Awwww, it's a shame you cant take her. She's a beauty and she would get to live with her son for the rest of her life.


----------



## DanielleOttoMom (May 11, 2010)

Awww Kopper's Momma. I meet her once she is beautiful!  I love her personality too. She would make someone really happy.  Too bad you can't take her. Hopes she gets a great home.


----------



## Jelpy (Nov 8, 2009)

She's gorgeous. I'd throw my hat in for her, but I've already got five dogs. I could give her attention but she would hardly be an only dog. I'll keep my eyes open. 

jelpy


----------



## dogsnkiddos (Jul 22, 2008)

So beautiful.... so Beast looking....so far away from me


----------



## LoveEcho (Mar 4, 2011)

Oh man... I would LOVE to take her... I'm a little nervous about potentially having to find housing with not one but two GSD's though... I wonder how much transport from TX would cost?


----------



## KZoppa (Aug 14, 2010)

she's a beauty!! I'd take her if she comes already spayed! and cat friendly. Unfortunately Geramy would kill me no matter how pretty she is.


----------



## Stevenzachsmom (Mar 3, 2008)

Ah Krystal....Wouldn't it be lovely if she came to MD and we could share joint custody?

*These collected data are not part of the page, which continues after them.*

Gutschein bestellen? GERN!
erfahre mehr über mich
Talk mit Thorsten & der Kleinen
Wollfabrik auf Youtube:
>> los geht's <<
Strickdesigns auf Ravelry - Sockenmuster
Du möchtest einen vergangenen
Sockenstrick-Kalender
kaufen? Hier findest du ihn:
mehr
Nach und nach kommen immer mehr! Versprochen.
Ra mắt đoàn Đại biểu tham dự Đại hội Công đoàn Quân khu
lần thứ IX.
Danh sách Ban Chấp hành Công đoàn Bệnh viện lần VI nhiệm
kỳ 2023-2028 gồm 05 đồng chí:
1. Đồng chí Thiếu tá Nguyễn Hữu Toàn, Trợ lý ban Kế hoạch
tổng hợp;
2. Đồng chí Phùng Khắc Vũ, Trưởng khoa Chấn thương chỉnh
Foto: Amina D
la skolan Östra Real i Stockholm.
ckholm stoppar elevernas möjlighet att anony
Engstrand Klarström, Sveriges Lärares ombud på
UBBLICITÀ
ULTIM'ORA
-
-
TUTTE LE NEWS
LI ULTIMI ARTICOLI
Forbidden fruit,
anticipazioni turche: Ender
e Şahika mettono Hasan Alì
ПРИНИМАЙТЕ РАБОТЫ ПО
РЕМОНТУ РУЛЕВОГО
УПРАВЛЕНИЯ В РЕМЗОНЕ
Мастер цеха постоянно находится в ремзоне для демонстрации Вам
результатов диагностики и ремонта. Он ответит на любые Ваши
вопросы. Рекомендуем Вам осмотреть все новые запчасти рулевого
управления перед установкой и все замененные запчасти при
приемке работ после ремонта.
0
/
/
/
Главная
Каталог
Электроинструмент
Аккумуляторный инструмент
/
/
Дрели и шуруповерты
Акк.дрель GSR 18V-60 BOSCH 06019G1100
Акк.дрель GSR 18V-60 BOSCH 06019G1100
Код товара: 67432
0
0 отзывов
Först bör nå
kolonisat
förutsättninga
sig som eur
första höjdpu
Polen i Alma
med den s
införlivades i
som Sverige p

Old dog is going to bite my butt for even thinkin' it. LOL!


----------



## Emoore (Oct 9, 2002)

KZoppa said:


> she's a beauty!! I'd take her if she comes already spayed! and cat friendly.



From what I understand, she is being let go for a very very low adoption fee to the right home. I have not been given an exact figure. I'm sure you could apply the fee towards the cost of the spay and Sherrie would have her spayed before you picked her up, though. 

I don't know how she'd do with cats, but I imagine not well. She's pretty high prey drive and I don't believe she's lived with cats.


----------



## Stosh (Jun 26, 2010)

She's gorgeous! I'll ask around at my club.


----------



## idahospud49 (Jan 28, 2011)

What a beauty!!!!


----------



## dogsnkiddos (Jul 22, 2008)

What do you know of her personality? Energy level? Does she get along with other dogs generally or ....? 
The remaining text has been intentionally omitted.